How to cite this URL:
Mostafa RM. Dilemma of women's passive smoking. Ann Thorac Med [serial online] 2011 [cited 2023 Feb 9];6:55-6. Available from:

Tobacco smoking has been and still primarily a custom and an addiction of men, leaving women and children as the majority of the world's passive or involuntary smokers. [1] The problem of smoking at home is particularly difficult for women in many cultures especially Arab cultures where it may not be acceptable for a woman to ask her husband not to smoke at home or in the presence of her children.

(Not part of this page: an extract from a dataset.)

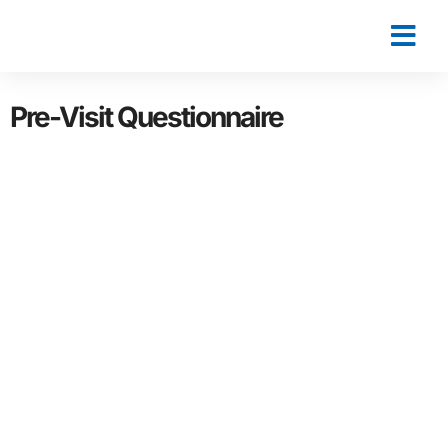
Pre-Visit Questionnaire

As more than 4000 chemicals have been identified in tobacco smoke, at least 250 of which are known to be harmful and more than 50 of which are known to cause cancer. [2] People in places that allow smoking can be subject to significant levels of toxins, as pollution from tobacco smoke can reach levels that are much higher than levels of other environmental toxins, such as particles found in automobile exhaust. Studies has shown that pollution levels in door places are higher than levels found on busy roadways, in closed motor garages, and during fire storms. [3] Furthermore, smoke can spread from one room to another, even if doors to the smoking area are closed. Singer and his colleagues state that toxic chemicals from tobacco smoke contamination persist well beyond the period of active smoking, and then cling to rugs, curtains, clothes, food, furniture, and other materials. These toxins can remain in a room weeks and months after someone has smoked there [4] even if windows are opened or fans or filters are used. Filters can become a source for deposited chemicals that are then recycled back into the air of a room rather than removed. Tobacco toxins that build up overtime, coating the surfaces of room elements and materials and smoker's belongings are sometimes referred to as third hand smoking. [5] Hence, passive smoking is still a women's important issue because of its negative impact on the health of women and her children.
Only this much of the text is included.